La estación de tren de Cassis, conectada por trenes regionales TER desde Marseille, se sitúa a 3 km del centro. Un autobús lanzadera conecta la estación con el puerto en verano. En coche, calcula 25 minutos desde Marsella por la autopista A50. El aparcamiento sigue siendo el punto débil: las plazas en el centro son escasas y caras. Los aparcamientos disuasorios en la periferia ofrecen lanzaderas gratuitas al puerto en temporada alta.
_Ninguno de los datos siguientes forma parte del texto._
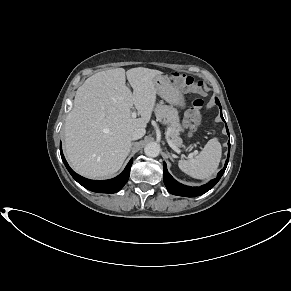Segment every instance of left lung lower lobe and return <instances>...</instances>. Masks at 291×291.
Listing matches in <instances>:
<instances>
[{"instance_id":"0a47b994","label":"left lung lower lobe","mask_w":291,"mask_h":291,"mask_svg":"<svg viewBox=\"0 0 291 291\" xmlns=\"http://www.w3.org/2000/svg\"><path fill=\"white\" fill-rule=\"evenodd\" d=\"M216 99V103L217 105L220 107L221 109V105L220 102L217 98ZM221 118L224 121L223 115H222V111H221ZM226 129H227V133L229 134L227 125H226ZM229 146V151H230V141L228 143ZM229 161V152H228V157L225 163L224 168L218 173L217 177L213 180H211L210 182H208L205 185H202L200 187H189L186 185H183L179 182H177L168 172L167 170V166L166 163L164 162L163 168H164V184L167 188V190L174 195L177 196H184V197H195V196H199L202 195L204 193H206L207 191H209L211 188H213L216 183L220 180V178L222 177L223 173L225 172V169L227 167Z\"/></svg>"}]
</instances>
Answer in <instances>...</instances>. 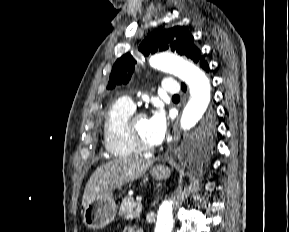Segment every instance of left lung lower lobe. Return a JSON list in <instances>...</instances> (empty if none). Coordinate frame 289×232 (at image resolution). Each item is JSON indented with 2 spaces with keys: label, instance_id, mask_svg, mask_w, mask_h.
Returning <instances> with one entry per match:
<instances>
[{
  "label": "left lung lower lobe",
  "instance_id": "1",
  "mask_svg": "<svg viewBox=\"0 0 289 232\" xmlns=\"http://www.w3.org/2000/svg\"><path fill=\"white\" fill-rule=\"evenodd\" d=\"M199 65L205 72H209V70H210L209 65L203 57L200 58ZM182 88L184 91L186 90V87L184 86V84H182Z\"/></svg>",
  "mask_w": 289,
  "mask_h": 232
}]
</instances>
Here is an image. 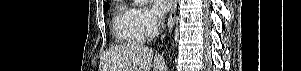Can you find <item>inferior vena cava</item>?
Instances as JSON below:
<instances>
[{
  "label": "inferior vena cava",
  "mask_w": 301,
  "mask_h": 71,
  "mask_svg": "<svg viewBox=\"0 0 301 71\" xmlns=\"http://www.w3.org/2000/svg\"><path fill=\"white\" fill-rule=\"evenodd\" d=\"M162 19V18H161ZM160 23L162 24V27H163V25H164V23L163 22H161V20H160ZM164 38V36H162V39Z\"/></svg>",
  "instance_id": "602c4592"
}]
</instances>
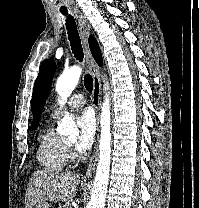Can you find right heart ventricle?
<instances>
[{"mask_svg":"<svg viewBox=\"0 0 199 208\" xmlns=\"http://www.w3.org/2000/svg\"><path fill=\"white\" fill-rule=\"evenodd\" d=\"M37 159L40 165L49 171L63 170L70 162L67 142L55 132L52 123H49L39 135Z\"/></svg>","mask_w":199,"mask_h":208,"instance_id":"1","label":"right heart ventricle"}]
</instances>
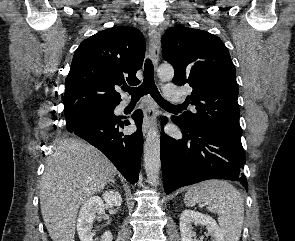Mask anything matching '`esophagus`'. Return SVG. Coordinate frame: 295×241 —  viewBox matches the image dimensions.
Returning <instances> with one entry per match:
<instances>
[{
    "label": "esophagus",
    "instance_id": "1",
    "mask_svg": "<svg viewBox=\"0 0 295 241\" xmlns=\"http://www.w3.org/2000/svg\"><path fill=\"white\" fill-rule=\"evenodd\" d=\"M149 44H150V56L155 67L159 62L160 53V32L155 26L149 27ZM157 108L153 102H148L145 106V113L142 125V131L144 136L148 130L155 124L157 117Z\"/></svg>",
    "mask_w": 295,
    "mask_h": 241
}]
</instances>
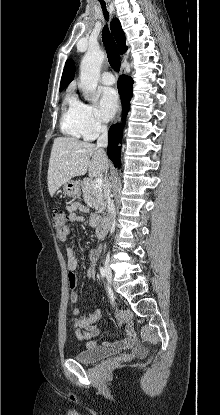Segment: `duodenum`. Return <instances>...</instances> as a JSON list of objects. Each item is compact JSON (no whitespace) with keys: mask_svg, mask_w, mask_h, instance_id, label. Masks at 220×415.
I'll return each instance as SVG.
<instances>
[{"mask_svg":"<svg viewBox=\"0 0 220 415\" xmlns=\"http://www.w3.org/2000/svg\"><path fill=\"white\" fill-rule=\"evenodd\" d=\"M109 221L110 214L107 213V215L104 218H102L100 222L97 224V235L100 239L105 238L108 230Z\"/></svg>","mask_w":220,"mask_h":415,"instance_id":"obj_1","label":"duodenum"}]
</instances>
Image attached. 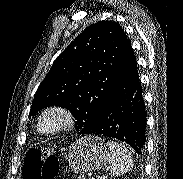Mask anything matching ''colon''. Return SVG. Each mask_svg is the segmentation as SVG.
I'll list each match as a JSON object with an SVG mask.
<instances>
[{"instance_id":"obj_1","label":"colon","mask_w":183,"mask_h":179,"mask_svg":"<svg viewBox=\"0 0 183 179\" xmlns=\"http://www.w3.org/2000/svg\"><path fill=\"white\" fill-rule=\"evenodd\" d=\"M58 160L51 150L32 149L28 152L23 169V179H54L58 171Z\"/></svg>"}]
</instances>
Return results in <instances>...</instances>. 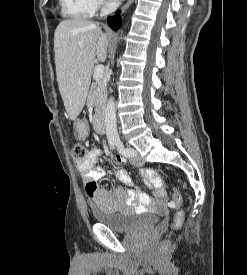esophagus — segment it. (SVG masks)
<instances>
[{
    "label": "esophagus",
    "instance_id": "obj_1",
    "mask_svg": "<svg viewBox=\"0 0 247 275\" xmlns=\"http://www.w3.org/2000/svg\"><path fill=\"white\" fill-rule=\"evenodd\" d=\"M134 0H128L122 8V12L126 11Z\"/></svg>",
    "mask_w": 247,
    "mask_h": 275
}]
</instances>
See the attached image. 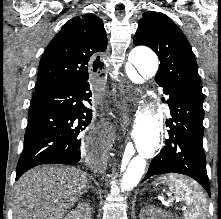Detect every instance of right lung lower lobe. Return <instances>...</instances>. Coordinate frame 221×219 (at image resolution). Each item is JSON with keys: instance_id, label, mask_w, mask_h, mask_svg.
Here are the masks:
<instances>
[{"instance_id": "obj_1", "label": "right lung lower lobe", "mask_w": 221, "mask_h": 219, "mask_svg": "<svg viewBox=\"0 0 221 219\" xmlns=\"http://www.w3.org/2000/svg\"><path fill=\"white\" fill-rule=\"evenodd\" d=\"M93 90L88 80L33 95L15 180L37 165L79 162L83 131L92 118L87 104Z\"/></svg>"}]
</instances>
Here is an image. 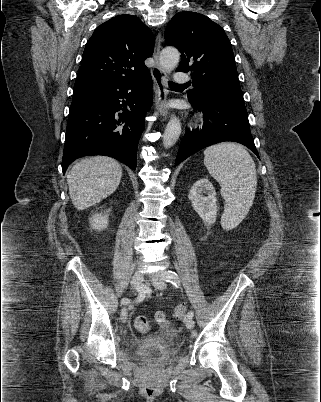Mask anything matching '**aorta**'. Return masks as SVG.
Returning <instances> with one entry per match:
<instances>
[{"instance_id": "1", "label": "aorta", "mask_w": 321, "mask_h": 402, "mask_svg": "<svg viewBox=\"0 0 321 402\" xmlns=\"http://www.w3.org/2000/svg\"><path fill=\"white\" fill-rule=\"evenodd\" d=\"M180 60V53L174 47L164 48L159 57L160 65L162 69L170 73L173 71ZM181 134V123L177 117H172L168 122L166 129L163 134V145L165 148L172 147L178 140Z\"/></svg>"}]
</instances>
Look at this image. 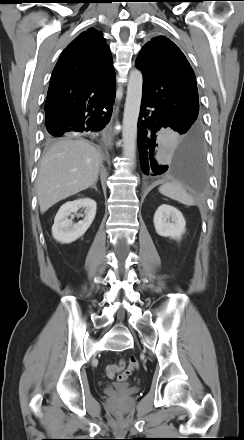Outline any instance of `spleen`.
I'll list each match as a JSON object with an SVG mask.
<instances>
[{"mask_svg":"<svg viewBox=\"0 0 244 440\" xmlns=\"http://www.w3.org/2000/svg\"><path fill=\"white\" fill-rule=\"evenodd\" d=\"M159 192L162 195L176 200L184 205H195V201L192 196L189 195L182 185L177 182L164 183L159 187Z\"/></svg>","mask_w":244,"mask_h":440,"instance_id":"3e777b00","label":"spleen"}]
</instances>
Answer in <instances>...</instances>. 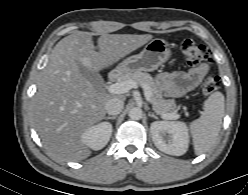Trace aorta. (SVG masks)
<instances>
[{"mask_svg": "<svg viewBox=\"0 0 248 195\" xmlns=\"http://www.w3.org/2000/svg\"><path fill=\"white\" fill-rule=\"evenodd\" d=\"M128 115L132 120H139L142 118V109L139 107H133L129 110Z\"/></svg>", "mask_w": 248, "mask_h": 195, "instance_id": "obj_1", "label": "aorta"}]
</instances>
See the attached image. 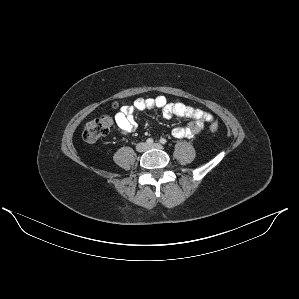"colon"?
<instances>
[{
  "mask_svg": "<svg viewBox=\"0 0 299 299\" xmlns=\"http://www.w3.org/2000/svg\"><path fill=\"white\" fill-rule=\"evenodd\" d=\"M112 119L109 116L103 115L90 120L84 128L83 139L87 142H94L104 138L110 131ZM212 132L218 131V124L212 122L210 125Z\"/></svg>",
  "mask_w": 299,
  "mask_h": 299,
  "instance_id": "5ec220e1",
  "label": "colon"
}]
</instances>
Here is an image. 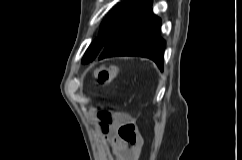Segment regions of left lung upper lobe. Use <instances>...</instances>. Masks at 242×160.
<instances>
[{
	"mask_svg": "<svg viewBox=\"0 0 242 160\" xmlns=\"http://www.w3.org/2000/svg\"><path fill=\"white\" fill-rule=\"evenodd\" d=\"M152 4V0H126L120 4L102 22L100 36L88 48L82 59V63L85 64L94 60L112 38L125 27L131 25Z\"/></svg>",
	"mask_w": 242,
	"mask_h": 160,
	"instance_id": "5c2ea615",
	"label": "left lung upper lobe"
}]
</instances>
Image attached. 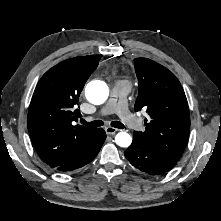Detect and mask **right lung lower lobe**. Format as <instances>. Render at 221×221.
Here are the masks:
<instances>
[{
  "instance_id": "98d812e1",
  "label": "right lung lower lobe",
  "mask_w": 221,
  "mask_h": 221,
  "mask_svg": "<svg viewBox=\"0 0 221 221\" xmlns=\"http://www.w3.org/2000/svg\"><path fill=\"white\" fill-rule=\"evenodd\" d=\"M105 139H106L105 131L102 128L97 129L94 140L86 151L80 153L74 158H71L62 165L56 167L55 170L60 172H69L79 169L84 165L90 163L97 156Z\"/></svg>"
}]
</instances>
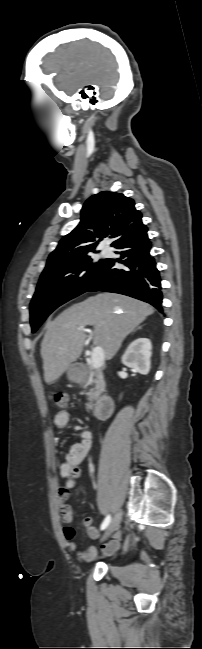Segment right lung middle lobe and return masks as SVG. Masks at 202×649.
Listing matches in <instances>:
<instances>
[{
    "mask_svg": "<svg viewBox=\"0 0 202 649\" xmlns=\"http://www.w3.org/2000/svg\"><path fill=\"white\" fill-rule=\"evenodd\" d=\"M107 261H94L88 253L77 259L71 270L40 278L30 304L32 332L39 328L54 309L86 292Z\"/></svg>",
    "mask_w": 202,
    "mask_h": 649,
    "instance_id": "dd1d6c3e",
    "label": "right lung middle lobe"
}]
</instances>
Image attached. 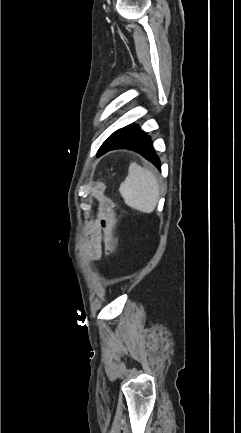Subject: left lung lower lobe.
<instances>
[{"label": "left lung lower lobe", "instance_id": "obj_1", "mask_svg": "<svg viewBox=\"0 0 241 433\" xmlns=\"http://www.w3.org/2000/svg\"><path fill=\"white\" fill-rule=\"evenodd\" d=\"M121 148L135 150L136 152L144 156L147 160H149L151 163H153L159 170L161 169V163L158 156L154 152L150 136L145 135L142 138H139L127 145L118 147L116 149H121ZM98 156L100 155L98 154Z\"/></svg>", "mask_w": 241, "mask_h": 433}]
</instances>
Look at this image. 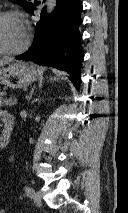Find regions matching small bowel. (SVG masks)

El aéroport Marseille-Provence, a 50 km, recibe vuelos de toda Europa. Desde París, el tren de alta velocidad TGV hasta Marseille Saint-Charles tarda 3h15, y luego calcula 30 minutos en tren regional o coche hasta Cassis.
¿Cuándo ir?
Mayo-junio y septiembre-octubre ofrecen el mejor compromiso: tiempo agradable, mar apto para el baño y una afluencia soportable. El verano transforma el pueblo en un hormiguero y el acceso a las calanques se vuelve aleatorio por las restricciones de incendios. En invierno, muchos restaurantes cierran, pero los senderistas aprecian la tranquilidad de los caminos y la luz rasante sobre los acantilados.
Lejos del esplendor de Cannes o Niza, me encanta Cassis por su entorno popular, auténtico y preservado. Aunque el pueblo es pequeño, sus fachadas coloridas y su bonito puerto, siempre animado, lo hacen absolutamente encantador. Además, no faltan actividades, desde las playas de aguas turquesas hasta las calas y los senderos de senderismo. Las playas de la Grande Mer y del Bestouan son fácilmente accesibles, pero se llenan rápido. Para mí, se disfruta mucho más con un permiso de navegación, ya que pude acceder a pequeñas calas desiertas. No se pierdan el mercado provenzal, que tiene lugar en la place Baragnon, para degustar los productos locales.